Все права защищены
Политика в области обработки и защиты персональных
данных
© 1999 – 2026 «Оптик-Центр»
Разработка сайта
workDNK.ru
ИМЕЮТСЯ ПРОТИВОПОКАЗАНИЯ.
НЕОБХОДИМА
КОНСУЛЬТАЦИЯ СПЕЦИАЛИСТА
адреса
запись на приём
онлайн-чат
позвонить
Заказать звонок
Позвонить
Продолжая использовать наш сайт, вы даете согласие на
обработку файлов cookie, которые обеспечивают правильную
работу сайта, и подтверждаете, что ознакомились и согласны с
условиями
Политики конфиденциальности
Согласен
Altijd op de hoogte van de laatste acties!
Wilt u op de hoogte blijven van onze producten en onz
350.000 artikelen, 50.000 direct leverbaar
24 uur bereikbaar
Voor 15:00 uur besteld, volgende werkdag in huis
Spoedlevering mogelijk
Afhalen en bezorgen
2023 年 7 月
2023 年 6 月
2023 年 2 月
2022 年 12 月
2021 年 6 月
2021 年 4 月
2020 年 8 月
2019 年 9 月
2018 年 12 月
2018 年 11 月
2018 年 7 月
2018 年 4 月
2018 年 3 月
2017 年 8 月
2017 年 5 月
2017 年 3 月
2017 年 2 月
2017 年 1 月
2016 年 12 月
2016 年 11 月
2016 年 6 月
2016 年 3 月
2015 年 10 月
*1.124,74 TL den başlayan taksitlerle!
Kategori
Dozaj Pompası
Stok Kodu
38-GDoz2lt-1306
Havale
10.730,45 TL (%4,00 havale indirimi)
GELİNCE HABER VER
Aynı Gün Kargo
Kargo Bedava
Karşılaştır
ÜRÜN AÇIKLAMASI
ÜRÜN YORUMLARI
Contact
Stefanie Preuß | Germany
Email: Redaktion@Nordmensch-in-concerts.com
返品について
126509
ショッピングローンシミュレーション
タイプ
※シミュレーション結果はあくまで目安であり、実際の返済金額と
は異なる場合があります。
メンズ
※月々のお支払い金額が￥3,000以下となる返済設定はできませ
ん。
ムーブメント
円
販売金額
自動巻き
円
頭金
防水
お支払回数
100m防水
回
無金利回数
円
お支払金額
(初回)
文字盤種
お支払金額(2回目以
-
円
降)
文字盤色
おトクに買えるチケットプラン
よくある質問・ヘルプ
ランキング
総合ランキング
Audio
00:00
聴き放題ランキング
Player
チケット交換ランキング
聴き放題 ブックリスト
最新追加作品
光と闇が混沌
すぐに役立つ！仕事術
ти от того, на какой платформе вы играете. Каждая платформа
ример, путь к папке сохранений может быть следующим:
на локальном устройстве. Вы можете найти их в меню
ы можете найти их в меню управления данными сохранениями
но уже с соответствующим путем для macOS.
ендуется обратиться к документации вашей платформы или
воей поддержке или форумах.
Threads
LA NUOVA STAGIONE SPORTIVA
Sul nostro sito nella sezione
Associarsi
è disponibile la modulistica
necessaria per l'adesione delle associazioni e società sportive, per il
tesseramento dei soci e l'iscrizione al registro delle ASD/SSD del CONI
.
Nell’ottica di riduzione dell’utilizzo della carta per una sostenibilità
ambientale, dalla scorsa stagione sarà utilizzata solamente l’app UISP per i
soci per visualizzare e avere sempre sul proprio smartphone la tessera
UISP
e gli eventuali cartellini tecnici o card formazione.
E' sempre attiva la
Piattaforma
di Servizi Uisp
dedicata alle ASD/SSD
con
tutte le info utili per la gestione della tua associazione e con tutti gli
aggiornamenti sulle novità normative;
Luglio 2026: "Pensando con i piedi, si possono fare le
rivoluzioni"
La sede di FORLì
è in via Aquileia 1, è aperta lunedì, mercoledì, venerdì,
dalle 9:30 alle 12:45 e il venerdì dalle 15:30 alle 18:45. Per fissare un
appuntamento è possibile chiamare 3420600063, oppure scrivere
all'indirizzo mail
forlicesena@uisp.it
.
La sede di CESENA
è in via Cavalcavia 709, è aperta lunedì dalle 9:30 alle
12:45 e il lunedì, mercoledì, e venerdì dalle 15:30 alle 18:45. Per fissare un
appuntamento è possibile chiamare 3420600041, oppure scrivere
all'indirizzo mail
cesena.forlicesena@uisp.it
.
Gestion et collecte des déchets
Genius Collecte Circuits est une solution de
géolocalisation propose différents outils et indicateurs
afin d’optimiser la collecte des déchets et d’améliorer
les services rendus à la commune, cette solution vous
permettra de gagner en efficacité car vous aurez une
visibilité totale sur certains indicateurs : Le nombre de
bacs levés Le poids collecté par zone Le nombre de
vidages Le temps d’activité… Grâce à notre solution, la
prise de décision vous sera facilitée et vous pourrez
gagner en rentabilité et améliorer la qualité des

- [Problem statement]
The whole listing above, restated word for word, is the required answer.

- [Solved exercise]
Все права защищены
Политика в области обработки и защиты персональных
данных
© 1999 – 2026 «Оптик-Центр»
Разработка сайта
workDNK.ru
ИМЕЮТСЯ ПРОТИВОПОКАЗАНИЯ.
НЕОБХОДИМА
КОНСУЛЬТАЦИЯ СПЕЦИАЛИСТА
адреса
запись на приём
онлайн-чат
позвонить
Заказать звонок
Позвонить
Продолжая использовать наш сайт, вы даете согласие на
обработку файлов cookie, которые обеспечивают правильную
работу сайта, и подтверждаете, что ознакомились и согласны с
условиями
Политики конфиденциальности
Согласен
Altijd op de hoogte van de laatste acties!
Wilt u op de hoogte blijven van onze producten en onz
350.000 artikelen, 50.000 direct leverbaar
24 uur bereikbaar
Voor 15:00 uur besteld, volgende werkdag in huis
Spoedlevering mogelijk
Afhalen en bezorgen
2023 年 7 月
2023 年 6 月
2023 年 2 月
2022 年 12 月
2021 年 6 月
2021 年 4 月
2020 年 8 月
2019 年 9 月
2018 年 12 月
2018 年 11 月
2018 年 7 月
2018 年 4 月
2018 年 3 月
2017 年 8 月
2017 年 5 月
2017 年 3 月
2017 年 2 月
2017 年 1 月
2016 年 12 月
2016 年 11 月
2016 年 6 月
2016 年 3 月
2015 年 10 月
*1.124,74 TL den başlayan taksitlerle!
Kategori
Dozaj Pompası
Stok Kodu
38-GDoz2lt-1306
Havale
10.730,45 TL (%4,00 havale indirimi)
GELİNCE HABER VER
Aynı Gün Kargo
Kargo Bedava
Karşılaştır
ÜRÜN AÇIKLAMASI
ÜRÜN YORUMLARI
Contact
Stefanie Preuß | Germany
Email: Redaktion@Nordmensch-in-concerts.com
返品について
126509
ショッピングローンシミュレーション
タイプ
※シミュレーション結果はあくまで目安であり、実際の返済金額と
は異なる場合があります。
メンズ
※月々のお支払い金額が￥3,000以下となる返済設定はできませ
ん。
ムーブメント
円
販売金額
自動巻き
円
頭金
防水
お支払回数
100m防水
回
無金利回数
円
お支払金額
(初回)
文字盤種
お支払金額(2回目以
-
円
降)
文字盤色
おトクに買えるチケットプラン
よくある質問・ヘルプ
ランキング
総合ランキング
Audio
00:00
聴き放題ランキング
Player
チケット交換ランキング
聴き放題 ブックリスト
最新追加作品
光と闇が混沌
すぐに役立つ！仕事術
ти от того, на какой платформе вы играете. Каждая платформа
ример, путь к папке сохранений может быть следующим:
на локальном устройстве. Вы можете найти их в меню
ы можете найти их в меню управления данными сохранениями
но уже с соответствующим путем для macOS.
ендуется обратиться к документации вашей платформы или
воей поддержке или форумах.
Threads
LA NUOVA STAGIONE SPORTIVA
Sul nostro sito nella sezione
Associarsi
è disponibile la modulistica
necessaria per l'adesione delle associazioni e società sportive, per il
tesseramento dei soci e l'iscrizione al registro delle ASD/SSD del CONI
.
Nell’ottica di riduzione dell’utilizzo della carta per una sostenibilità
ambientale, dalla scorsa stagione sarà utilizzata solamente l’app UISP per i
soci per visualizzare e avere sempre sul proprio smartphone la tessera
UISP
e gli eventuali cartellini tecnici o card formazione.
E' sempre attiva la
Piattaforma
di Servizi Uisp
dedicata alle ASD/SSD
con
tutte le info utili per la gestione della tua associazione e con tutti gli
aggiornamenti sulle novità normative;
Luglio 2026: "Pensando con i piedi, si possono fare le
rivoluzioni"
La sede di FORLì
è in via Aquileia 1, è aperta lunedì, mercoledì, venerdì,
dalle 9:30 alle 12:45 e il venerdì dalle 15:30 alle 18:45. Per fissare un
appuntamento è possibile chiamare 3420600063, oppure scrivere
all'indirizzo mail
forlicesena@uisp.it
.
La sede di CESENA
è in via Cavalcavia 709, è aperta lunedì dalle 9:30 alle
12:45 e il lunedì, mercoledì, e venerdì dalle 15:30 alle 18:45. Per fissare un
appuntamento è possibile chiamare 3420600041, oppure scrivere
all'indirizzo mail
cesena.forlicesena@uisp.it
.
Gestion et collecte des déchets
Genius Collecte Circuits est une solution de
géolocalisation propose différents outils et indicateurs
afin d’optimiser la collecte des déchets et d’améliorer
les services rendus à la commune, cette solution vous
permettra de gagner en efficacité car vous aurez une
visibilité totale sur certains indicateurs : Le nombre de
bacs levés Le poids collecté par zone Le nombre de
vidages Le temps d’activité… Grâce à notre solution, la
prise de décision vous sera facilitée et vous pourrez
gagner en rentabilité et améliorer la qualité des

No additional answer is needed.